To verify the production of new and active viral particles in PBMCs, we performed a titration of ZIKV in culture supernatants after infection. An aliquot of supernatant was harvested every 24 h after infection for 3 days and frozen at − 80 °C. Briefly, Vero cells were seeded in a 24-well plate (5 × 104 cells/cm2), 24 h before inoculation. Serial dilutions of the supernatant were used to infect cell monolayers. After 1 h incubation at 37 °C, the supernatant was replaced by 2.4% CMC (carboxymethyl cellulose) in Earle’s 199 complete medium supplemented with 5% FBS, followed by incubation for 7 days at 37 °C. Cells were fixed in 10% formaldehyde, washed, and stained with 0.4% crystal violet.
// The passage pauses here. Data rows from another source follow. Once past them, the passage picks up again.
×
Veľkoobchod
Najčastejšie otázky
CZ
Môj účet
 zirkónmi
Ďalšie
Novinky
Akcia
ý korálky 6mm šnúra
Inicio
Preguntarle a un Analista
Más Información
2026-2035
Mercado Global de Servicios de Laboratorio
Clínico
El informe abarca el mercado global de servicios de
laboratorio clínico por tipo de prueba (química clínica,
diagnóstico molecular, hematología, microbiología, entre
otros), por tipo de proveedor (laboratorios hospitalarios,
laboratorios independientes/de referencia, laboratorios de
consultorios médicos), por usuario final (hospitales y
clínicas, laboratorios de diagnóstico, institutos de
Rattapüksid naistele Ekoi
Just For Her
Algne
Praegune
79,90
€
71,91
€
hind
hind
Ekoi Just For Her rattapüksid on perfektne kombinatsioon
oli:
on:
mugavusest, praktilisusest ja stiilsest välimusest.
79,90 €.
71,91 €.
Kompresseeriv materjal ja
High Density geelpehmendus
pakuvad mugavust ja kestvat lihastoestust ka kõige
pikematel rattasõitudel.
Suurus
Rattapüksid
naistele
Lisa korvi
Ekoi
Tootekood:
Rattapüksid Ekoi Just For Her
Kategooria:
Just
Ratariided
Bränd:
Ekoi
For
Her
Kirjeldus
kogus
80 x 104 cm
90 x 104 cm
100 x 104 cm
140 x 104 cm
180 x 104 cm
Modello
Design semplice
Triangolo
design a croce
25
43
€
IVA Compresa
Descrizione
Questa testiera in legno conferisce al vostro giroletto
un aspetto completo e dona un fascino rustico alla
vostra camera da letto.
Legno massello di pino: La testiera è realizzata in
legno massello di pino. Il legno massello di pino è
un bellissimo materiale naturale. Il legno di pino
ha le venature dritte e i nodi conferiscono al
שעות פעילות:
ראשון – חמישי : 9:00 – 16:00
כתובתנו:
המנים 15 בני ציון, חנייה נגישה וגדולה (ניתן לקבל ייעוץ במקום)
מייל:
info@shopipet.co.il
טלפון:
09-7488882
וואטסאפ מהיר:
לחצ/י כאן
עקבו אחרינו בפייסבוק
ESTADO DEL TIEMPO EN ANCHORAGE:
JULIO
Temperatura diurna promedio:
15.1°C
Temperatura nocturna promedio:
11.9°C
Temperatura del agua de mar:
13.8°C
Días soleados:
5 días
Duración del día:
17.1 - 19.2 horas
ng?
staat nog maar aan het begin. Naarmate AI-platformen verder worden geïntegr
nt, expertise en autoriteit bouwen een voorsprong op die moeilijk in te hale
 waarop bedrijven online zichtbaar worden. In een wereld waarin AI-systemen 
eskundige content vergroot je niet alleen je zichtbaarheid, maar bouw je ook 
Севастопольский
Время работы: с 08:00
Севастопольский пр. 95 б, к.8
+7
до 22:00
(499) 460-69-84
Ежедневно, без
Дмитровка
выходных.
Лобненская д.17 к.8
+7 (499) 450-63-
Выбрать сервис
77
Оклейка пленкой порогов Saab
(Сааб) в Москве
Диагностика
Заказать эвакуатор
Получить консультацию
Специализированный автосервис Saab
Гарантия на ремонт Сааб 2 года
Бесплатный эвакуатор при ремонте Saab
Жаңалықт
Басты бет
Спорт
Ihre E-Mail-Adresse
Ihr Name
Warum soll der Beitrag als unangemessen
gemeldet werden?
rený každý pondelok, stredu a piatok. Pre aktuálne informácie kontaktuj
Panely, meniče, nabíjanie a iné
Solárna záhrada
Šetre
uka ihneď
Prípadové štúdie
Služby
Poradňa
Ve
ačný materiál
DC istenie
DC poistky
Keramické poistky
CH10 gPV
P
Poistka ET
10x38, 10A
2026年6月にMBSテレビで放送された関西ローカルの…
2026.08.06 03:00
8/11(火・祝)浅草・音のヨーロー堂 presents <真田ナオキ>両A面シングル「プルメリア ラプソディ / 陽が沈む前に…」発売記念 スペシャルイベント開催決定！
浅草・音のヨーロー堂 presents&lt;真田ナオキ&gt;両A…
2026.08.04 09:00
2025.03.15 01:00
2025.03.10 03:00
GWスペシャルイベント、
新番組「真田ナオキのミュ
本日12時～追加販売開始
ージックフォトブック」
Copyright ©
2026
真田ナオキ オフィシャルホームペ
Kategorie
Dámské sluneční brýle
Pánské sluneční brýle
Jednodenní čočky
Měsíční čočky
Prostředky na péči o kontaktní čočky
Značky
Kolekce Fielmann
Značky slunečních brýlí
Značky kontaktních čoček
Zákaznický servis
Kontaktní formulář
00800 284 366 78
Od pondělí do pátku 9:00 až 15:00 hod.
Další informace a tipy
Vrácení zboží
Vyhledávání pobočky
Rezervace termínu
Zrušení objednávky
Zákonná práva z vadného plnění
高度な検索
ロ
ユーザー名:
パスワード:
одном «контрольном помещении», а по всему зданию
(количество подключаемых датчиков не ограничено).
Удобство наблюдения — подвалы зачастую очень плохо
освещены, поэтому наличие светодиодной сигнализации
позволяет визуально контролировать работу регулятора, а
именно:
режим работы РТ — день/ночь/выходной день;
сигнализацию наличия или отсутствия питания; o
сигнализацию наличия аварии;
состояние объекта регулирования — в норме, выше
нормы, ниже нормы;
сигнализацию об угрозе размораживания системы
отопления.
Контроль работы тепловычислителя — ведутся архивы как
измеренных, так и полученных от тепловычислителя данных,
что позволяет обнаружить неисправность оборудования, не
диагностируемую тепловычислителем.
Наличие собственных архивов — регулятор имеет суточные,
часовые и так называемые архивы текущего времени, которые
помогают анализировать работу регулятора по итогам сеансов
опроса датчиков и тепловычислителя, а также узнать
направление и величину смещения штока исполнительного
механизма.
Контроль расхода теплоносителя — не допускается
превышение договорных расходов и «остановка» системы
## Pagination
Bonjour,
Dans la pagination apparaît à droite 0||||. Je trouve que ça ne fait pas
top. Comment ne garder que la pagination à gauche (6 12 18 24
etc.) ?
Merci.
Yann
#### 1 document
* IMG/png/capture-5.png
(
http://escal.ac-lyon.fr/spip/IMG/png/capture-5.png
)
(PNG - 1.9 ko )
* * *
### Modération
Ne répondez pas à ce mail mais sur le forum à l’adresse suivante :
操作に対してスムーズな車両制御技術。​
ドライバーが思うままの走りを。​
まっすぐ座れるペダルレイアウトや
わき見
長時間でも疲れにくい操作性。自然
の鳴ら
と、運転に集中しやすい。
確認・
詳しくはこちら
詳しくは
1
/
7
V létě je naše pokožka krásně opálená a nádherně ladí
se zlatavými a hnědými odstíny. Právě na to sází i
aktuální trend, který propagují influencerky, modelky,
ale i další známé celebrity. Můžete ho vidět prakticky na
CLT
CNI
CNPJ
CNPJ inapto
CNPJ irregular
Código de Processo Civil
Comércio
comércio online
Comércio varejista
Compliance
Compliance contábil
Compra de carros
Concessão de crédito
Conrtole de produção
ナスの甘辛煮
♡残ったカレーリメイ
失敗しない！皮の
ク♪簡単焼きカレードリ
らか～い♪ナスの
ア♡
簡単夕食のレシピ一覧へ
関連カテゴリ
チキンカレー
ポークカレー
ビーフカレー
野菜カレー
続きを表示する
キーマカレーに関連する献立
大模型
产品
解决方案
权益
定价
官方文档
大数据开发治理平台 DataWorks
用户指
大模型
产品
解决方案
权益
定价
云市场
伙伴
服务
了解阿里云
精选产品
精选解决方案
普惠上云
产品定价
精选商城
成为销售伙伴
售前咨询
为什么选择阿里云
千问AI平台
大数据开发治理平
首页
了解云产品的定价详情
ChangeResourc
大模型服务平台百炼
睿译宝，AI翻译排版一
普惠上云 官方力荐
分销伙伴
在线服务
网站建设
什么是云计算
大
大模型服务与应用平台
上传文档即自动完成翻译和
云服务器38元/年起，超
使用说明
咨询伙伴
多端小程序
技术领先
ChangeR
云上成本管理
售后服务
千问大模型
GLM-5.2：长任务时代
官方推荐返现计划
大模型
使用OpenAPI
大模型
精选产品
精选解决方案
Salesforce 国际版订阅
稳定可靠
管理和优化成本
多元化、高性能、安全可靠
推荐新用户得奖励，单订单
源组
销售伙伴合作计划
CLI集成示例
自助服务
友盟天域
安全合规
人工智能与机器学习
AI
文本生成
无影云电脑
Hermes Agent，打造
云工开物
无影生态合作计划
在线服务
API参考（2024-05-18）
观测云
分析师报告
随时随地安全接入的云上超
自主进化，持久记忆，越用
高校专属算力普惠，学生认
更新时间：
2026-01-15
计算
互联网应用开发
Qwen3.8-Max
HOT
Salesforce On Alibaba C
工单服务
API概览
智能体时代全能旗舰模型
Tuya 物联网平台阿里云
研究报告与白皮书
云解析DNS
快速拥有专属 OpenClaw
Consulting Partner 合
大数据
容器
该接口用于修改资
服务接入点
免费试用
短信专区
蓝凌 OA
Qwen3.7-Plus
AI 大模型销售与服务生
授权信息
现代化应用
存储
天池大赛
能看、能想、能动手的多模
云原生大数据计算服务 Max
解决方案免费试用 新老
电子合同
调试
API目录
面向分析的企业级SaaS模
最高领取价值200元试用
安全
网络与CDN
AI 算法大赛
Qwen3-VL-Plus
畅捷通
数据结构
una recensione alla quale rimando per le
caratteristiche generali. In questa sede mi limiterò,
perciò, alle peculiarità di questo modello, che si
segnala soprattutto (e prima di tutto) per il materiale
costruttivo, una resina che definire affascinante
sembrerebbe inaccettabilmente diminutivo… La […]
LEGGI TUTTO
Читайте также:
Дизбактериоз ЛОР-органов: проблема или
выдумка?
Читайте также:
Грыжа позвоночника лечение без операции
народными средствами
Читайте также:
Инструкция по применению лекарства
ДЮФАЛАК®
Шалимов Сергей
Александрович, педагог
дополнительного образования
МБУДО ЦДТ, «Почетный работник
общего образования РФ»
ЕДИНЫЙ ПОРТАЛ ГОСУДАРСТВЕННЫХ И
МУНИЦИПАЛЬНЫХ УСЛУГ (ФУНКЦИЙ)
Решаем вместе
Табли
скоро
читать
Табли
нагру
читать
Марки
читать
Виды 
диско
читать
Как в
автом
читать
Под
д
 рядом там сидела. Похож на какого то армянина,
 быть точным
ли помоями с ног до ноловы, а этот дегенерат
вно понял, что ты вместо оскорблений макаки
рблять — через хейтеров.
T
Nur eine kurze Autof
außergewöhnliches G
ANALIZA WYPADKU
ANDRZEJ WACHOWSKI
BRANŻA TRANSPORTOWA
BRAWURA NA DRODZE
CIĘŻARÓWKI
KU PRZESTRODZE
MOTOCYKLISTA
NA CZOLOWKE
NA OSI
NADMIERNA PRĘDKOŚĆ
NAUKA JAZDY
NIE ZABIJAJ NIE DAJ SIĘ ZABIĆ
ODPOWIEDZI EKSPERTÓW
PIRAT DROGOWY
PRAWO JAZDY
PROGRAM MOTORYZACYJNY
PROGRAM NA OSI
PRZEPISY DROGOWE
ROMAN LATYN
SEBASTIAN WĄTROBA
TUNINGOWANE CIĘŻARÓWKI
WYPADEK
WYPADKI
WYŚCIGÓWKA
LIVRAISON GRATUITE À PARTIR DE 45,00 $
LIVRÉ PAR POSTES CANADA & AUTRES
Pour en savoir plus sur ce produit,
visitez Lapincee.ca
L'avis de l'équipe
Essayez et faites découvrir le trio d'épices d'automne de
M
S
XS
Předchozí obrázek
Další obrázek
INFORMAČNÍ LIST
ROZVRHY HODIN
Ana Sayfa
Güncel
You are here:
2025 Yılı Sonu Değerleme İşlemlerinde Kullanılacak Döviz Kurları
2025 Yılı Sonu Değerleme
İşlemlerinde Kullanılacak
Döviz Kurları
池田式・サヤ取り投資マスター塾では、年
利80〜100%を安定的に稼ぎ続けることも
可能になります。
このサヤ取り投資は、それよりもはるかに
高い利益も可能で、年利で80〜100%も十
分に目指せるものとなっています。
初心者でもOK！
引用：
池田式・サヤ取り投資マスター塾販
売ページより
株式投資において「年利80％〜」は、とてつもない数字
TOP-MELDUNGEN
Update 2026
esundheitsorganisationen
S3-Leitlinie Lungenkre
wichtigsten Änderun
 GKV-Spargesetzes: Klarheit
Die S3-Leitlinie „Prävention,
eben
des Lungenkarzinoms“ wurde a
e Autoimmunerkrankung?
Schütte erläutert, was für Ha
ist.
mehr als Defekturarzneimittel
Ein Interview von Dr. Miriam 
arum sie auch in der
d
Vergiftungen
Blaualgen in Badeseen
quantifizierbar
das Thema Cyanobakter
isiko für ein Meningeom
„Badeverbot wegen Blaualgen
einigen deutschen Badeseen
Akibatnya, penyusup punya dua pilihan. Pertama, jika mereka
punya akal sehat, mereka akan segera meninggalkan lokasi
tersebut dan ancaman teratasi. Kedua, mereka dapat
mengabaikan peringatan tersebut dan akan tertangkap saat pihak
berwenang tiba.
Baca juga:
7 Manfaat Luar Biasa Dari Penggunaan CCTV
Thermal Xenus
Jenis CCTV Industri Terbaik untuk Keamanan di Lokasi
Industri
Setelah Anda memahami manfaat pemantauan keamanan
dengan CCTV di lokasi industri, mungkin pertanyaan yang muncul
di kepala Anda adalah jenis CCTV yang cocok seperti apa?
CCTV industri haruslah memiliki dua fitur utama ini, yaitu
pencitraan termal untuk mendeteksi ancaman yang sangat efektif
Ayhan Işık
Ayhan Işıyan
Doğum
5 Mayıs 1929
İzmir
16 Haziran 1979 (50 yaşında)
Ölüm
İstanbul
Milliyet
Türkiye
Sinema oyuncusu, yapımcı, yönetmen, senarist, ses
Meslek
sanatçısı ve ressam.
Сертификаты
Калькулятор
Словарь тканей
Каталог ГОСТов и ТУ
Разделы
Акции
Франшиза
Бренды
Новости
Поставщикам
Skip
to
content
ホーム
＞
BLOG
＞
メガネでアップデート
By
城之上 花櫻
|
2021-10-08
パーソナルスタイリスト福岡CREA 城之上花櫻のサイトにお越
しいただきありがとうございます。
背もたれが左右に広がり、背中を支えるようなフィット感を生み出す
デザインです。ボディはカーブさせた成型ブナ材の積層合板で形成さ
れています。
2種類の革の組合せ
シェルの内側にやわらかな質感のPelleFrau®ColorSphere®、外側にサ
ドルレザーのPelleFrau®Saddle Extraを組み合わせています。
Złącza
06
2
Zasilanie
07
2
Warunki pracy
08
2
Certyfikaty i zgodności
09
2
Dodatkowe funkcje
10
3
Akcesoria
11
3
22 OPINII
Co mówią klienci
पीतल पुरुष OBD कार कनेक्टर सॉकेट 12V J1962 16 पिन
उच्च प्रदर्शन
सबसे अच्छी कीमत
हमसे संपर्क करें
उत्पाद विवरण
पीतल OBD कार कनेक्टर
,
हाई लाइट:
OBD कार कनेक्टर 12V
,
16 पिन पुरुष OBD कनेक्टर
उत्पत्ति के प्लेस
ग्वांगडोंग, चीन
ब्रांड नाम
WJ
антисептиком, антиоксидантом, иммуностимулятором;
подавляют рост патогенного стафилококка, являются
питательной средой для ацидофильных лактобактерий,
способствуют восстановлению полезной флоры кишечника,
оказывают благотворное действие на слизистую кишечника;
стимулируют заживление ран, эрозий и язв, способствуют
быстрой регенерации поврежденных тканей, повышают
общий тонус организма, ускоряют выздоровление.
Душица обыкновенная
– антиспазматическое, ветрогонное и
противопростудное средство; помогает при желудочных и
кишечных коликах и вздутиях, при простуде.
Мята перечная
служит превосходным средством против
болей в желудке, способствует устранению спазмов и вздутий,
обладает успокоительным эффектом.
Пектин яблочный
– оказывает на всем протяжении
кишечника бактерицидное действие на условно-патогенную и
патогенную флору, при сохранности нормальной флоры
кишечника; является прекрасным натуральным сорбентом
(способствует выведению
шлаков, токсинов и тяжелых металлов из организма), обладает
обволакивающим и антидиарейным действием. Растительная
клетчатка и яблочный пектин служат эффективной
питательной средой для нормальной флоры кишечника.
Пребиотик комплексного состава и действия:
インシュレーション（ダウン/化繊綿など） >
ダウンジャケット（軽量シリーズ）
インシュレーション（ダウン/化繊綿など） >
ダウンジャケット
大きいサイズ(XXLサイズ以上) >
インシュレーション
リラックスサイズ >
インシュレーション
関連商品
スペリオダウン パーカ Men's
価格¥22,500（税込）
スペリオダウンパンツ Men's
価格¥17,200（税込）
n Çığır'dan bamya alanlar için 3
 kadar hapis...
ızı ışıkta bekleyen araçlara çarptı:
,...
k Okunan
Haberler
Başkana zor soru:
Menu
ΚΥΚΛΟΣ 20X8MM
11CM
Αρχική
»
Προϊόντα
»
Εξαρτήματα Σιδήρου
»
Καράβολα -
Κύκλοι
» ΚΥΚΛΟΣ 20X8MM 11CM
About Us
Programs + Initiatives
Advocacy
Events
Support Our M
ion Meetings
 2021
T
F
Viral titers were determined from the numbers of plaques visualized.
PE-Cy7 mouse anti-human CD3 (Clone UCHT1), APC mouse anti-human CD4 (Clone RPA-T4), FITC mouse anti-human CD14 (Clone MφP9), FITC mouse anti-human CD19 (Clone HIB19), PECY5 mouse anti-human CD11c (Clone B-ly6), APC mouse IgG2b isotype control (Clone 27–35), APC-Cy7 mouse IgG2a isotype Control (Clone G155–178), FITC mouse IgG2b isotype control (Clone MPC-11) and purified mouse IgG1 isotype control (Clone MOPC-31C) were purchased from BD (San Jose, CA, USA), whereas APC/CY7 mouse anti-human CD8 (clone RFT8) was from Southern Biothech (Birmingham, AL, USA), PECy7 mouse IgG1 isotype control and goat anti-mouse IgG Alexa Fluor 546 were from Invitrogen (Invitrogen, Thermo Fisher Scientific, Rockford, IL, USA), PECY5 IgG2a isotype Control (Clone eBM2a) was from eBioscience (eBioscience, Thermo Fisher Scientific), and mouse anti-flavivirus (clone 4G2) monoclonal antibody was kindly provided by Biomanguinhos (Fiocruz, Rio de Janeiro, Brazil). The 4G2 antibody recognizes a conserved epitope in the envelope protein from flaviviruses, including ZIKV .
PBMCs were trypsinized for recovery of adhered monocytes and subsequently stained with Foxp3 / Transcription Factor Staining Buffer Set (Invitrogen). Cells were incubated with fixation and permeabilization buffer for 40 min at 4 °C, followed by incubation with human serum for 20 min at 4 °C for Fc receptor blockage. Cells were then incubated with the 4G2 antibody for 1 h at 4 °C followed by incubation with Alexa 546 labeled goat anti-mouse antibody for 30 min. Between incubations, cells were washed with the permeabilization buffer. Subsequently, the labeling of membrane antigens (CD3, CD4, CD8, CD11c, CD14 and CD19) was performed for 30 min at 4 °C. Cells were then washed with PBS, fixed with formaldehyde 2% and analyzed by flow cytometry in a FACSCanto II device (BD Bioscience). Flow cytometry data analysis was performed through BD FACSDiva Software (BD Bioscience). The flow cytometry-based gate strategy adopted for these analyzes is shown in Additional file 1: Figure S1.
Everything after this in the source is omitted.